ASSIGNED TASK> Write out, without any change, the lines in the material below that run from the line with "Full Committee Markup of H.R. 4979, H.R." through the line with "Full Committee Markup of H.R. 4373, H.R.", both included.
==== DATA IN THIS EXERCISE ====
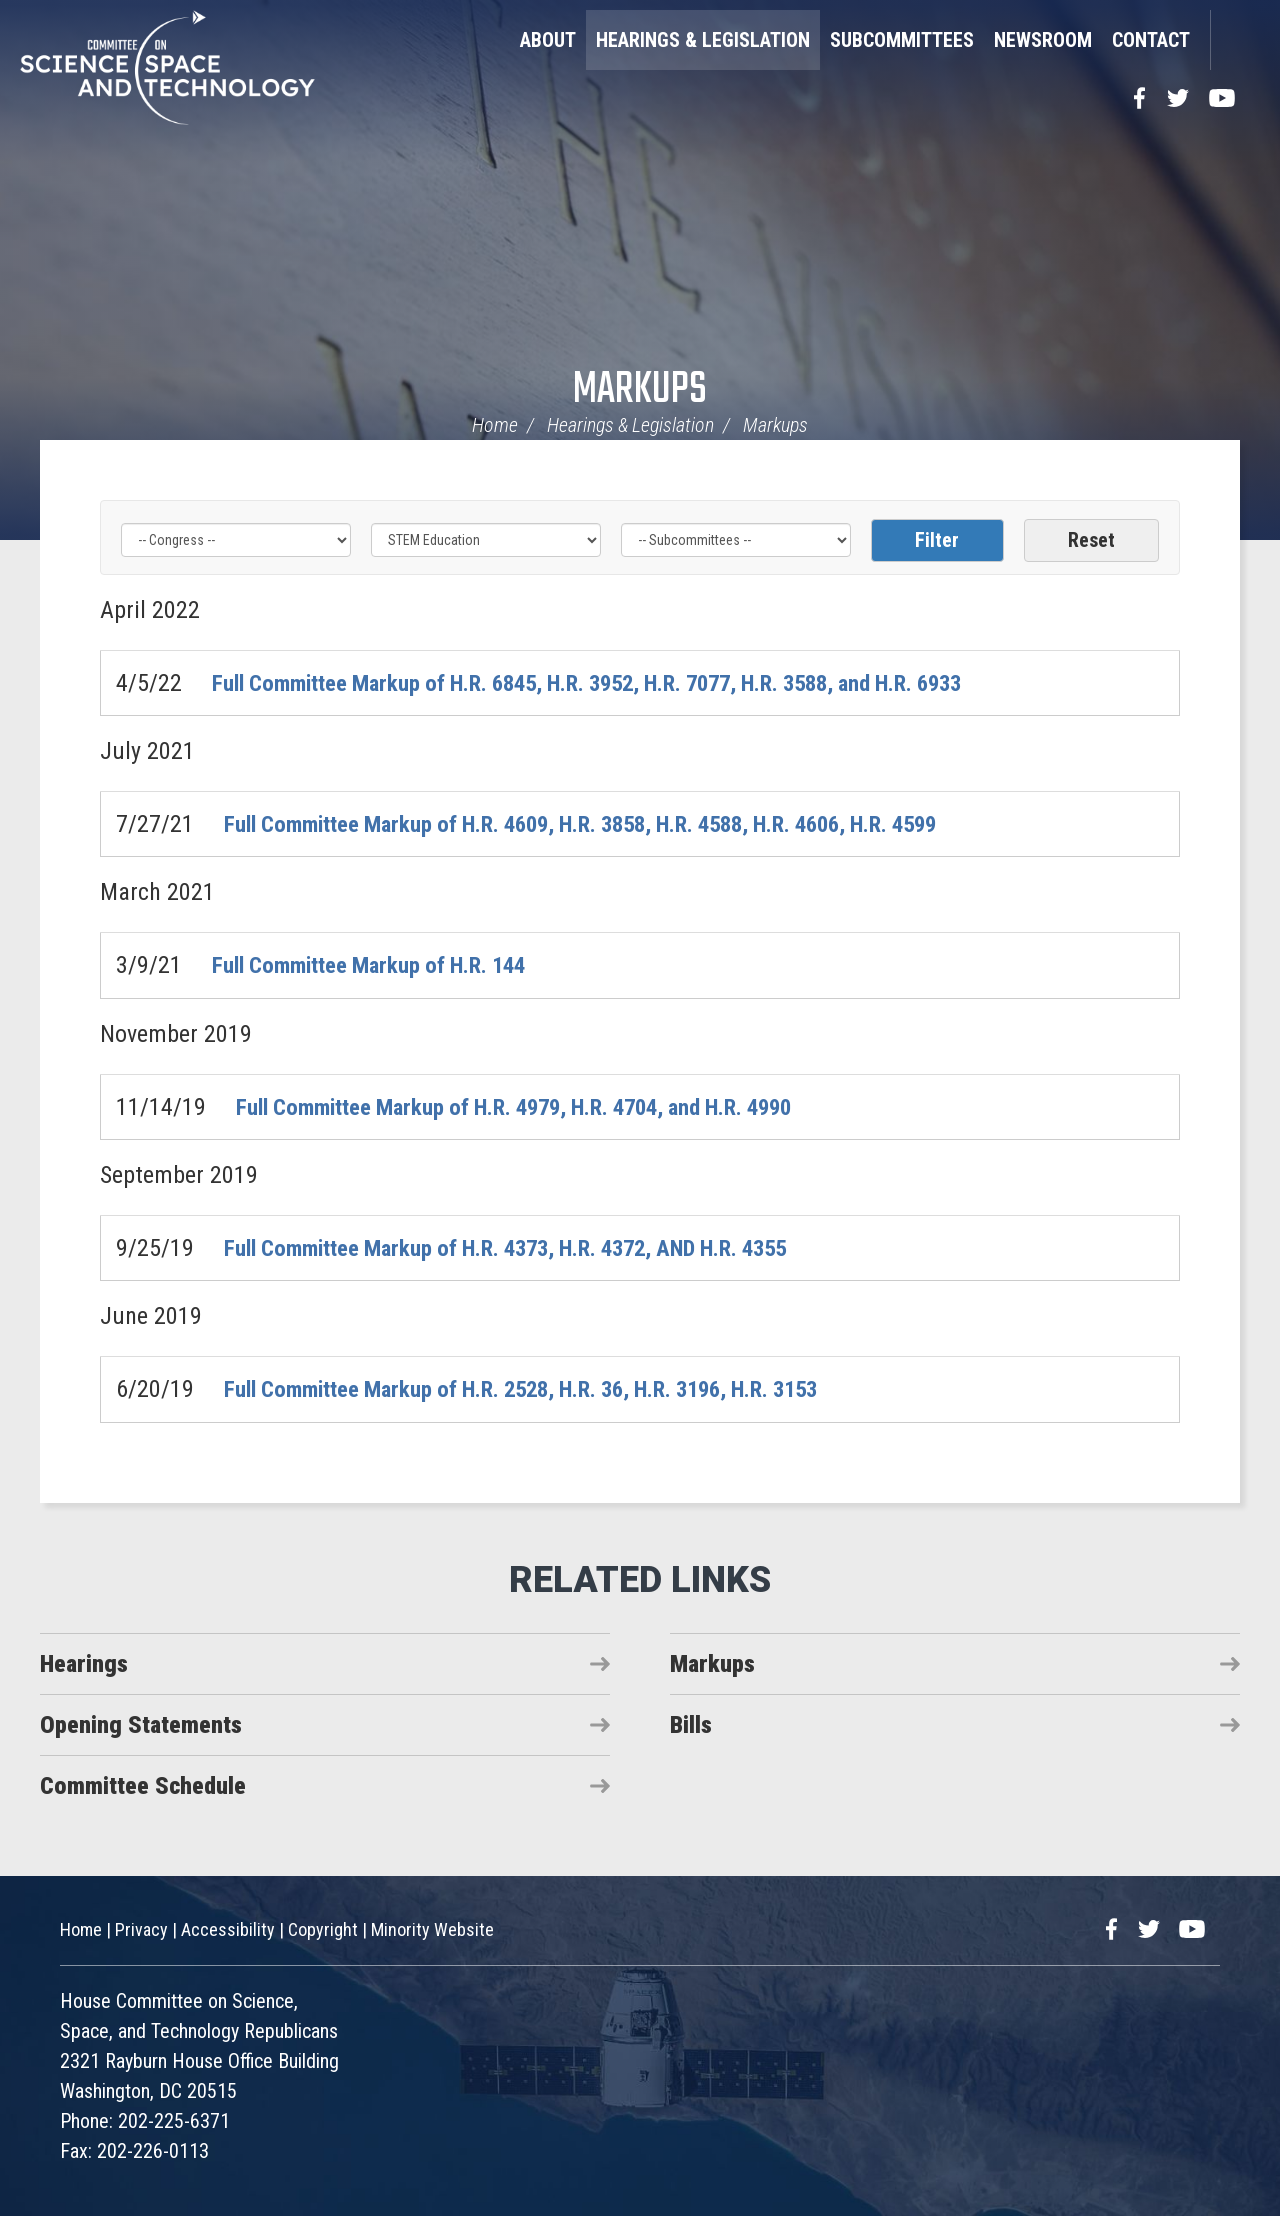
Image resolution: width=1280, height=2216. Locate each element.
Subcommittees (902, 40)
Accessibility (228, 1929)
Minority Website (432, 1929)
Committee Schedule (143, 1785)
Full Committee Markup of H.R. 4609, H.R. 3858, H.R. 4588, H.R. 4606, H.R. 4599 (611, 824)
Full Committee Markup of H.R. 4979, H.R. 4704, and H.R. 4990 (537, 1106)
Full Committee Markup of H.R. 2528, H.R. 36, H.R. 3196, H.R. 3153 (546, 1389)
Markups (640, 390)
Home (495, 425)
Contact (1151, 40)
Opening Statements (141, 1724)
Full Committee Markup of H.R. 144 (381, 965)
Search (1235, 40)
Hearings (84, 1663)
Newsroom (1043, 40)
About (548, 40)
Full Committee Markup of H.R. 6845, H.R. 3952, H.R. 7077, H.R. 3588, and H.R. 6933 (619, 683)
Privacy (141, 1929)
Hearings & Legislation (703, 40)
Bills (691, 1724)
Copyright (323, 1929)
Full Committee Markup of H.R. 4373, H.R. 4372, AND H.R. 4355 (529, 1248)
====
==== DATA IN THIS EXERCISE ====
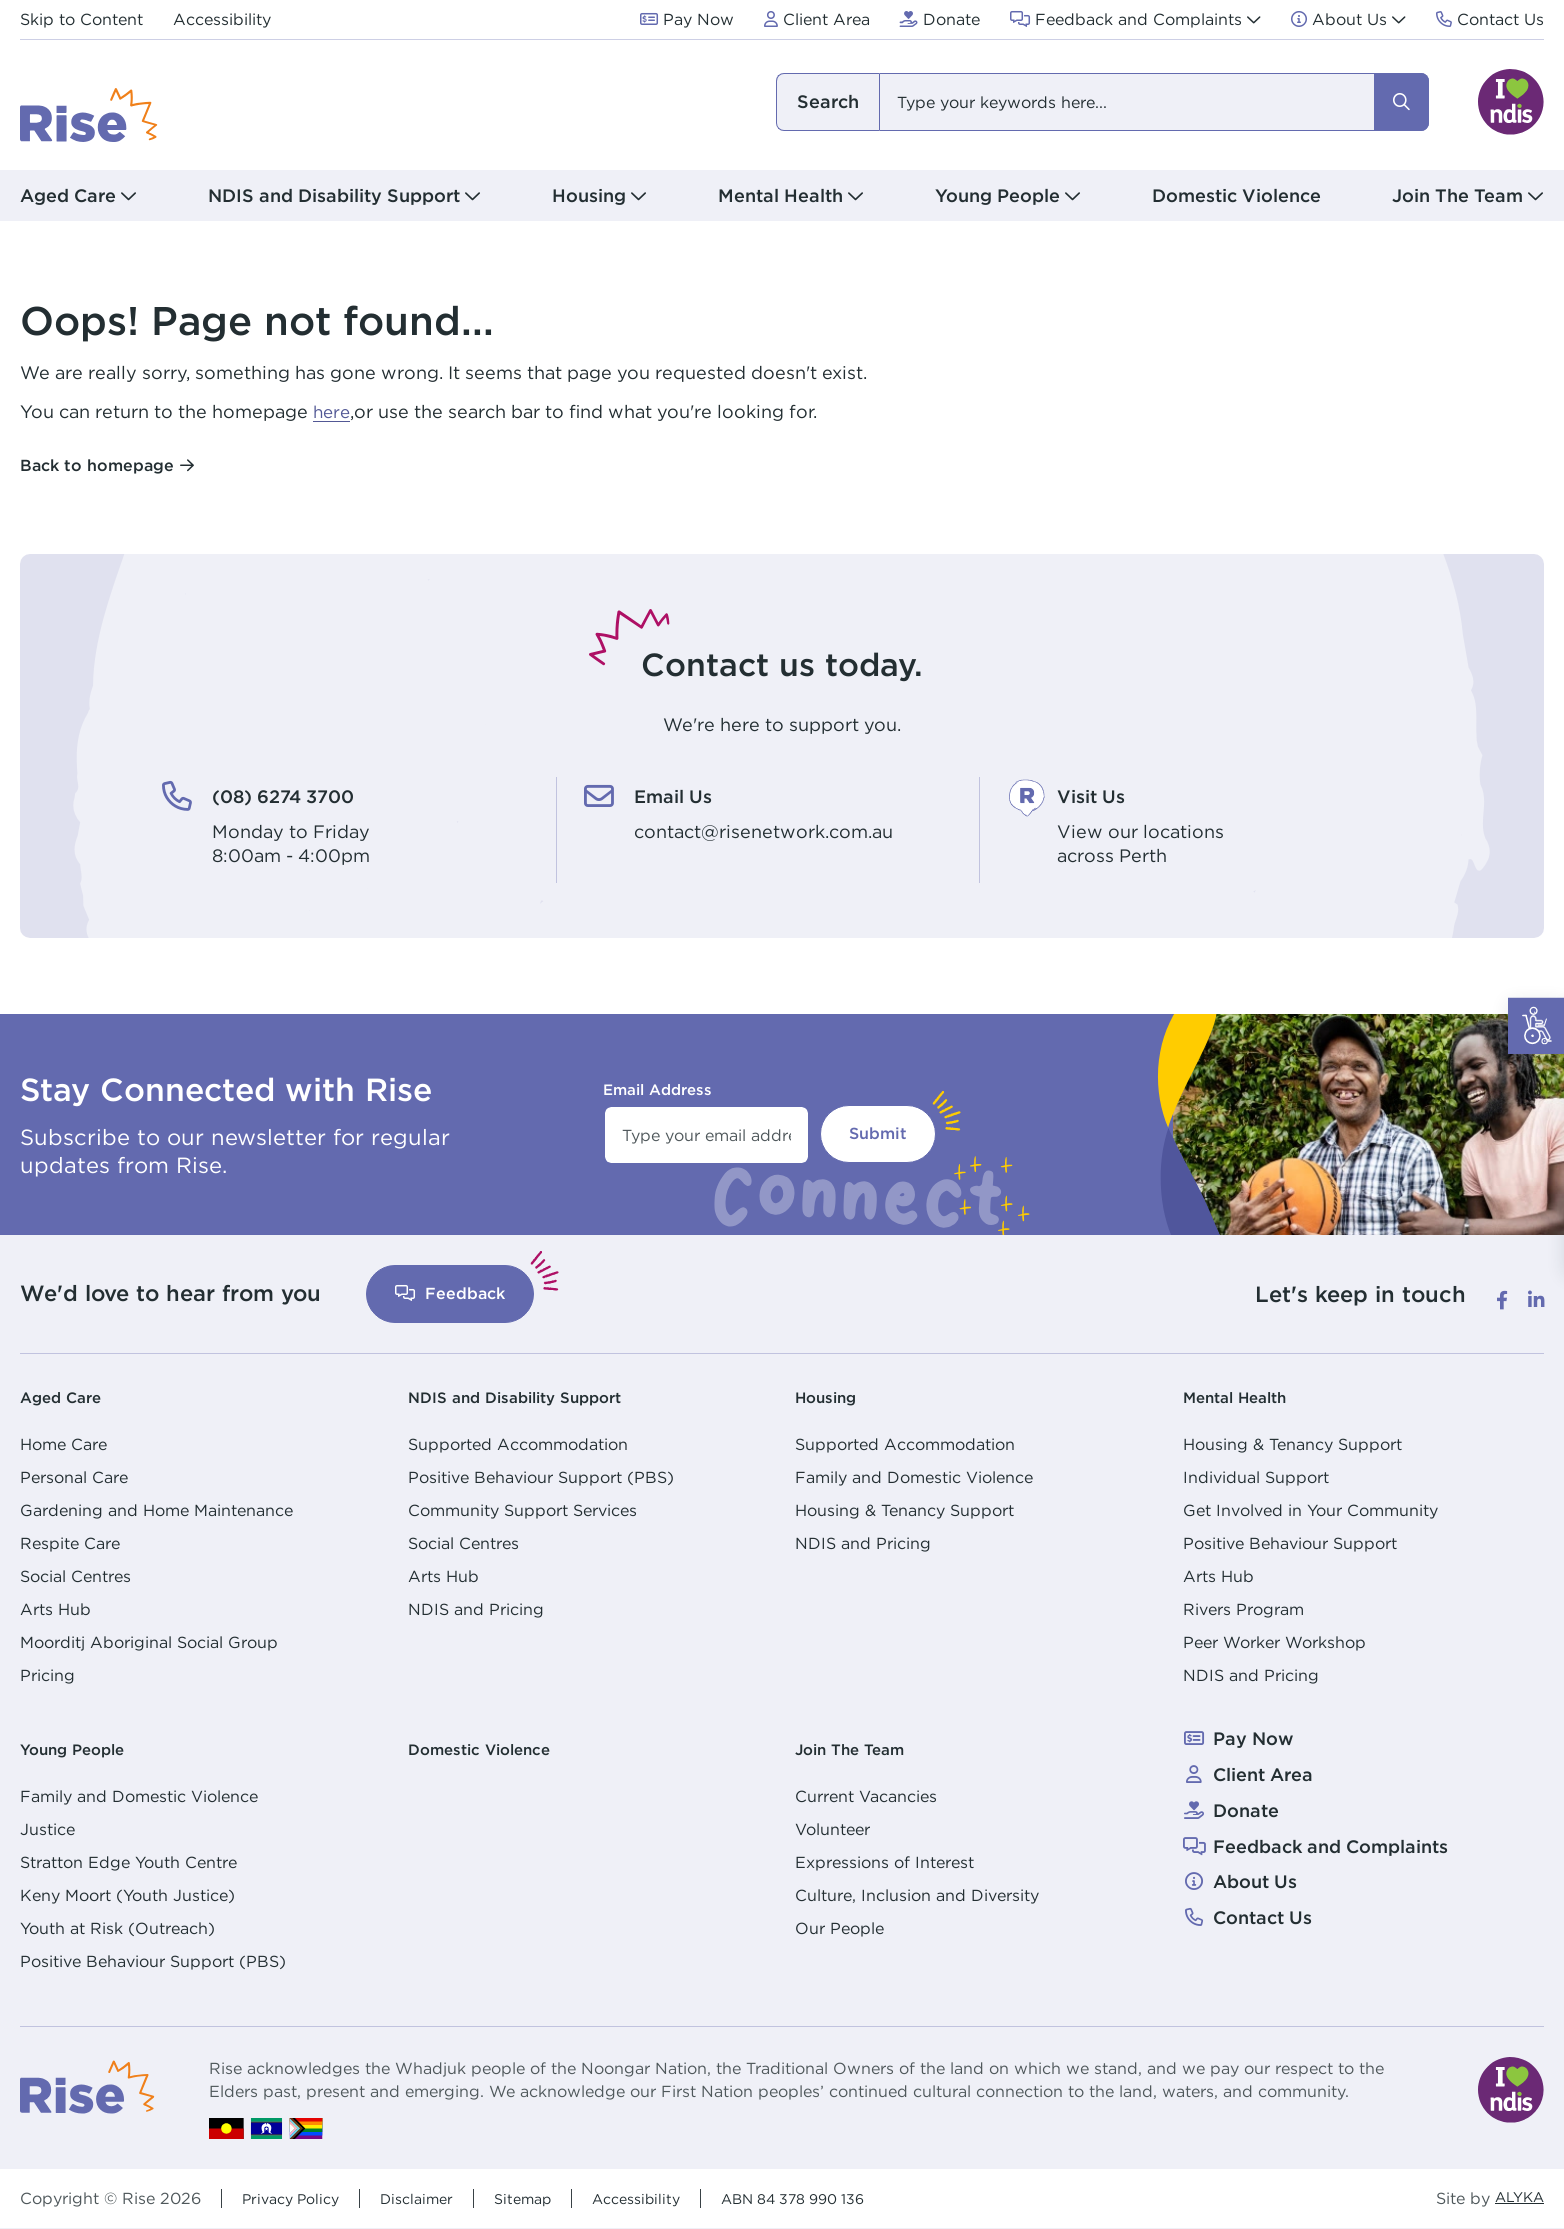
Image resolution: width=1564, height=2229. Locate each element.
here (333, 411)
====
==== DATA IN THIS EXERCISE ====
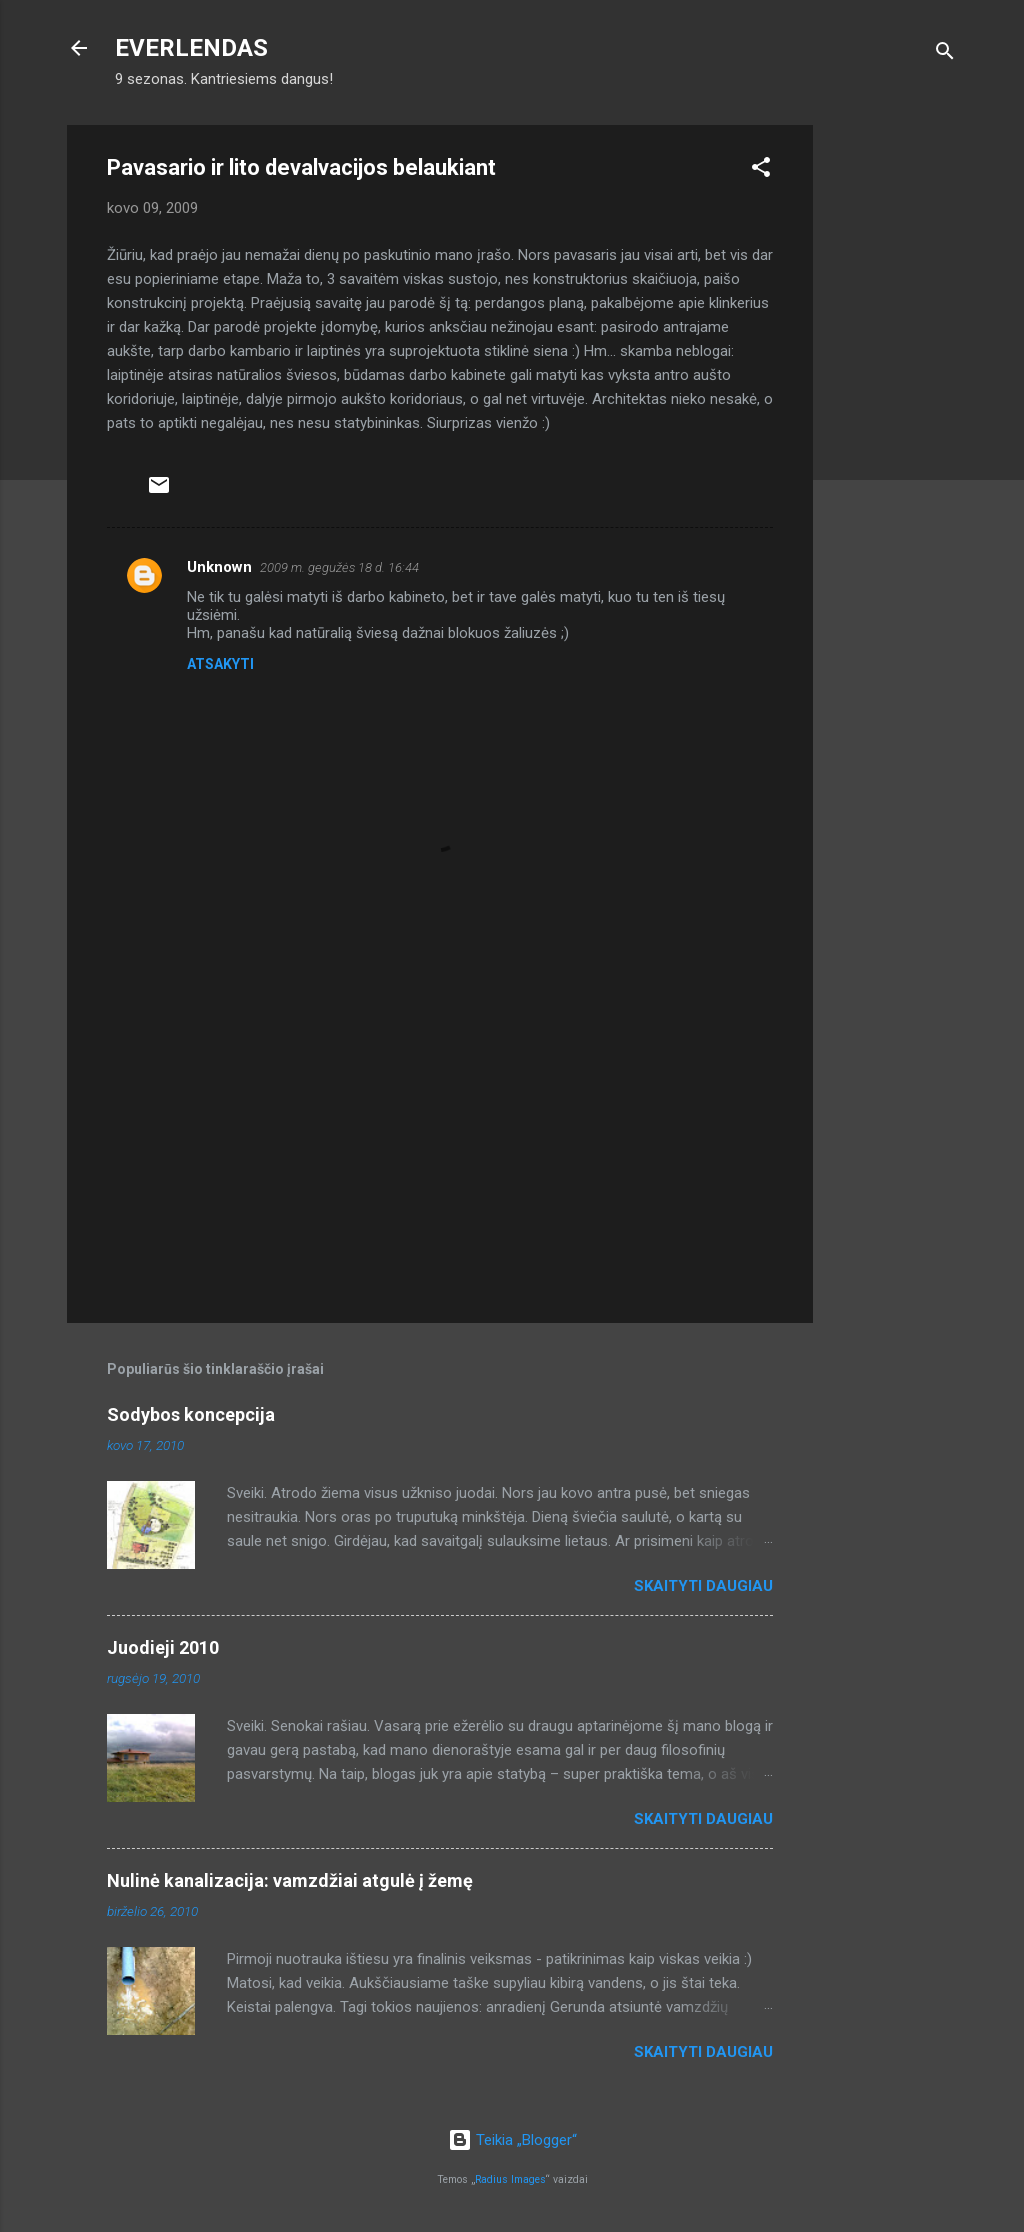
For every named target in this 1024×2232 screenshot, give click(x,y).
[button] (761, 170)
====
TASK SOLUTION>
Full Committee Markup of H.R. 4979, H.R. 4704, and H.R. 4990 (537, 1106)
Full Committee Markup of H.R. 2528, H.R. 36, H.R. 3196, H.R. 3153 (546, 1389)
Markups (640, 390)
Home (495, 425)
Contact (1151, 40)
Opening Statements (141, 1724)
Full Committee Markup of H.R. 144 (381, 965)
Search (1235, 40)
Hearings (84, 1663)
Newsroom (1043, 40)
About (548, 40)
Full Committee Markup of H.R. 6845, H.R. 3952, H.R. 7077, H.R. 3588, and H.R. 6933 (619, 683)
Privacy (141, 1929)
Hearings & Legislation (703, 40)
Bills (691, 1724)
Copyright (323, 1929)
Full Committee Markup of H.R. 4373, H.R. 4372, AND H.R. 4355 (529, 1248)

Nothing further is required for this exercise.